4. How Language Features Work

  • Live Diagnostics (Squiggly Lines): On every keystroke (debounced), the TS extension sends the current document text to the Go Daemon. The daemon parses the template, validates field accesses against the extracted Go types, and returns a list of errors.

  • Hover & Autocomplete:

    1. VS Code asks for hover info at line: 10, col: 15.
    2. The ScopeUtils walks the AST to find the exact node and calculates the active scope stack.
    3. The TypeInferencer evaluates the path typed so far.
    4. The extension looks up the resulting type in the KnowledgeGraph and formats the fields, methods, and documentation into a rich Markdown tooltip or a list of Completion Items.
  • Go to Definition:

    1. Resolves the type at the cursor.
    2. Looks up the defFile, defLine, and defCol metadata extracted by the Go Analyzer.
    3. Opens the original .go source file right to the struct field definition.

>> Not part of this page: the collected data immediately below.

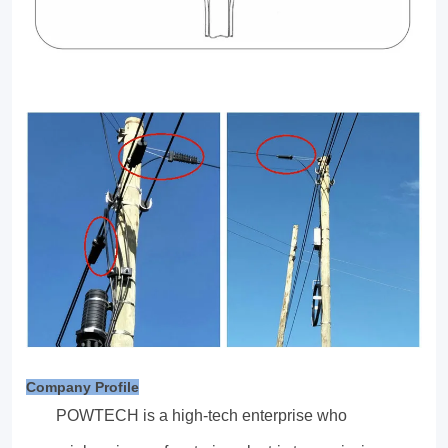
Company Profile
POWTECH is a high-tech enterprise who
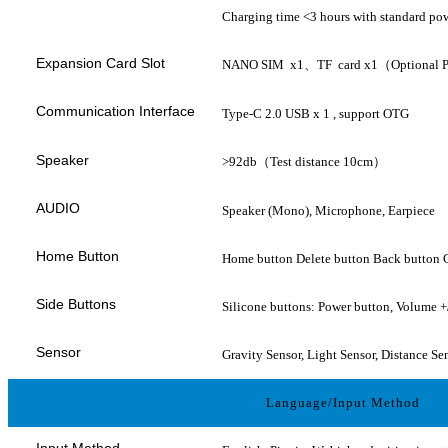
Charging time <3 hours with standard pow
Expansion Card Slot
NANO SIM x1、TF card x1（Optional
Communication Interface
Type-C 2.0 USB x 1 , support OTG
Speaker
>92db（Test distance 10cm）
AUDIO
Speaker (Mono), Microphone, Earpiece
Home Button
Home button Delete button Back button 
Side Buttons
Silicone buttons: Power button, Volume +/
Sensor
Gravity Sensor, Light Sensor, Distance Se
Language/Input Method
Input Method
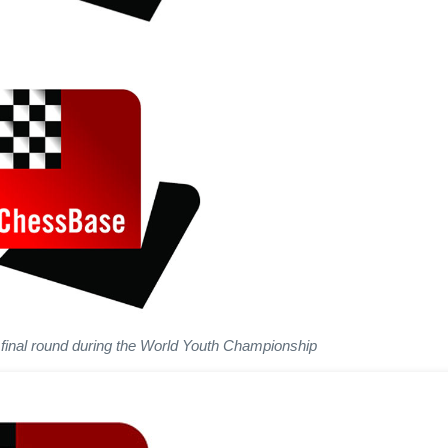
 final round during the World Youth Championship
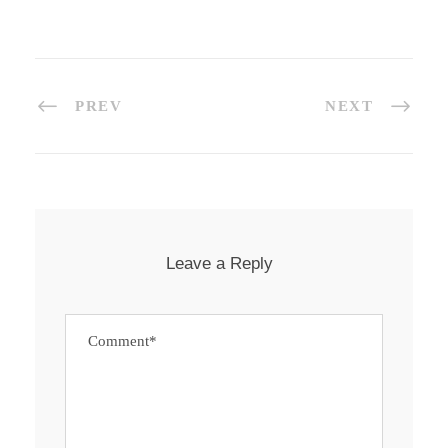
PREV
NEXT
Leave a Reply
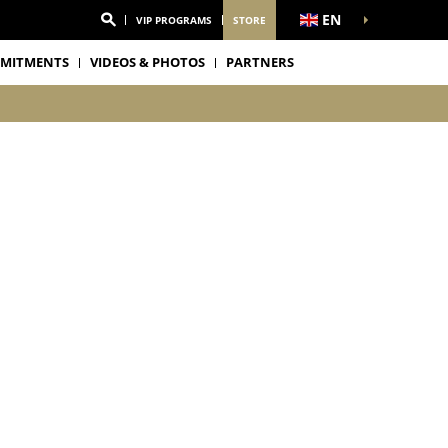
EN
VIP PROGRAMS
STORE
MITMENTS
VIDEOS & PHOTOS
PARTNERS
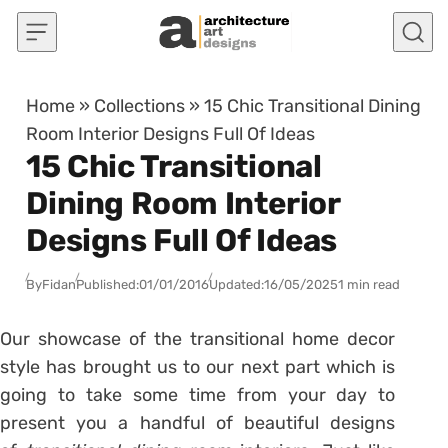
Skip to content
Home
»
Collections
»
15 Chic Transitional Dining
Room Interior Designs Full Of Ideas
15 Chic Transitional
Dining Room Interior
Designs Full Of Ideas
By
Fidan
Published:
01/01/2016
Updated:
16/05/2025
1 min read
Our showcase of the transitional home decor
style has brought us to our next part which is
going to take some time from your day to
present you a handful of beautiful designs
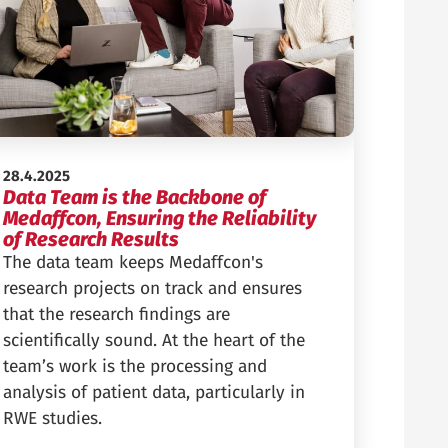
Published:
28.4.2025
Data Team is the Backbone of
Medaffcon, Ensuring the Reliability
of Research Results
The data team keeps Medaffcon's
research projects on track and ensures
that the research findings are
scientifically sound. At the heart of the
team’s work is the processing and
analysis of patient data, particularly in
RWE studies.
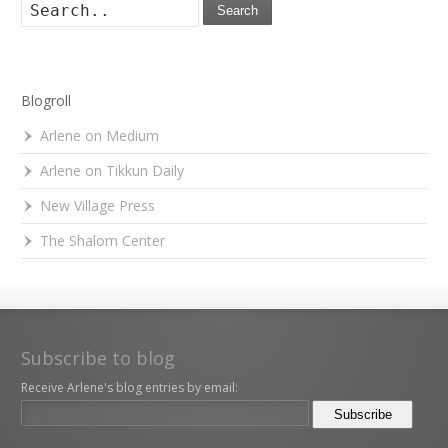
Search
Blogroll
Arlene on Medium
Arlene on Tikkun Daily
New Village Press
The Shalom Center
Subscribe to blog
Receive Arlene's blog entries by email:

5. Notable Technical Challenges Solved

  • Cross-File Block Context: In Go, {{ define "header" }} rarely has its own context. It inherits context from wherever {{ template "header" . }} is called. The KnowledgeGraph parallel-scans all templates to find call sites, merges the context variables passed to them, and artificially injects that context into the define block for accurate intellisense.
  • The dict Pattern: A common workaround in Go templates is passing multiple variables via a map function: {{ template "x" (dict "User" .User "Count" 5) }}. The TypeInferencer natively understands the dict built-in, creating on-the-fly anonymous structs so autocomplete works flawlessly inside the child template.
  • Automatic Pointer Dereferencing: Go templates automatically dereference pointers (e.g., *User -> User). The type inferencer mimics this behavior, aggressively stripping * prefixes during path resolution so nested field lookups don't fail.